Wikidata:WikidataCon 2017/Notes/Extracting a database of etymological relationships from Wiktionary

From Wikidata
Jump to navigation Jump to search

Abstract[edit]

In this talk I will show progresses in the extraction of a database of etymological relationships from Wiktionary. In particular, I have worked with data extracted from the English Wiktionary, and I have generated a (RDF) database of lexical information and etymological relationships. I have also created an interactive visualization, a graphical etymology dictionary, where users can search a word (in principle in any language) and visualize the etymological tree of the word, i.e., the tree of ancestors and descendants of ancestors, as well as descendants of the word itself. Etymological trees are multilingual trees that show how different words in different languages have evolved from a common ancestor. Through the visualization users can also see lexical data associated with words in the tree, like POS and definitions, by clicking on words in the tree.

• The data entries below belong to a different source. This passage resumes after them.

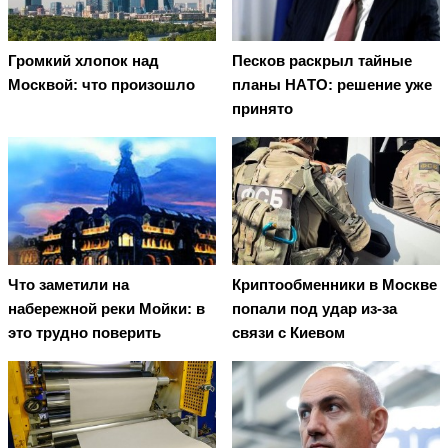
Громкий хлопок над
Пecкoв рacкрыл тaйныe
Москвой: что произошло
плaны НAТO: рeшeниe ужe
принятo
Что заметили на
Криптообменники в Москве
набережной реки Мойки: в
попали под удар из-за
это трудно поверить
связи с Киевом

This is an IEG project centered around Wiktionary that could produce data for Wikidata when a structure for lexical data will be available in Wikidata (see the | Wikidata for Wiktionary project). For this purpose, as suggested before (see here), the primary sources tool could be used, as data would need a validation step.

The slides above are screenshots of the interactive visualizations produced by the graphical and multilingual etymology dictionary etytree. The tool is currently under development and can be tested at etytree. Users can click on language tags and words to see definitions. We have also started a Wikidata project: Etymology.